REQUIRED WORK: Without the pictures, write the listing out again exactly as it appears.

RECORDS TO PROCESS:
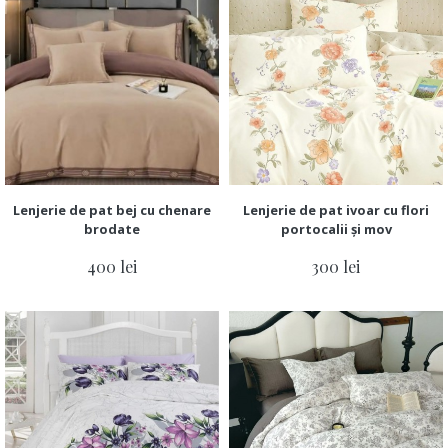
Lenjerie de pat bej cu chenare
Lenjerie de pat ivoar cu flori
brodate
portocalii și mov
400 lei
300 lei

ANSWER SECTION:
Lenjerie de pat bej cu chenare
Lenjerie de pat ivoar cu flori
brodate
portocalii și mov
400 lei
300 lei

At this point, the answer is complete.